🤖 AI Summary
This study investigates speaker turn-taking mechanisms in multimodal multiparty dialogue, focusing on addressee identification, turn transition prediction, and next-speaker prediction. Leveraging the AMI meeting corpus, it presents the first systematic evaluation of large language models (LLMs) that have not undergone domain-specific fine-tuning and operate solely on textual input, assessing their ability to predict conversational turn structures. The performance of these text-only LLMs is compared against supervised models, multimodal LLMs, and human annotators. Results show that text-only LLMs outperform both supervised models and humans in next-speaker prediction, while multimodal LLMs surpass text-only counterparts in addressee identification and turn transition prediction, yet still fall short of human performance.
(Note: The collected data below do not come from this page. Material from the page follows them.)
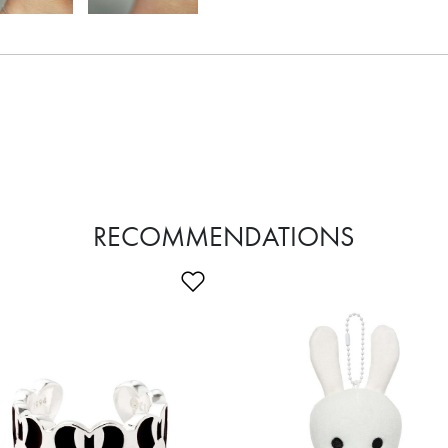
RECOMMENDATIONS
Wishlist
Add to Wishlist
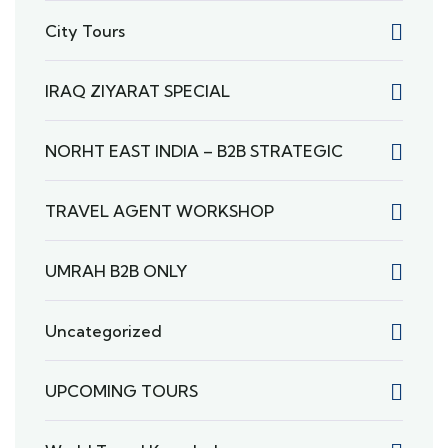
City Tours
IRAQ ZIYARAT SPECIAL
NORHT EAST INDIA – B2B STRATEGIC
TRAVEL AGENT WORKSHOP
UMRAH B2B ONLY
Uncategorized
UPCOMING TOURS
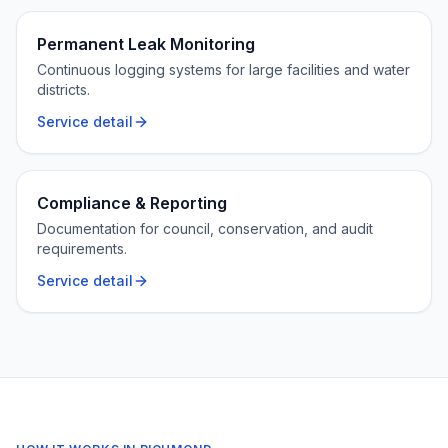
Permanent Leak Monitoring
Continuous logging systems for large facilities and water
districts.
Service detail
Compliance & Reporting
Documentation for council, conservation, and audit
requirements.
Service detail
This work reveals the implicit capacity of LLMs to model dialogue structure and highlights key similarities and differences between model-based and human predictions.
📝 Abstract
We investigate turn-taking in multimodal multi-party conversations using large language models (LLMs). We construct an evaluation framework for three tasks: addressee detection, turn-change prediction, and next speaker prediction. We compare supervised models trained for these tasks, text-based LLMs, multimodal LLMs (MM-LLMs), and human subjects. Experiments on the AMI corpus showed that LLMs outperformed supervised models and humans in next speaker prediction, despite not being trained on the target domain and without access to audio or visual information. An MM-LLM performed better than text-based LLMs on addressee detection and turn-change prediction but remained below human performance, indicating difficulty leveraging raw audio-visual signals. Ablation analyses revealed that conversational context was critical, particularly for next speaker prediction. We observed that human and LLM prediction patterns were similar, and intervals with frequent turn changes were difficult for both.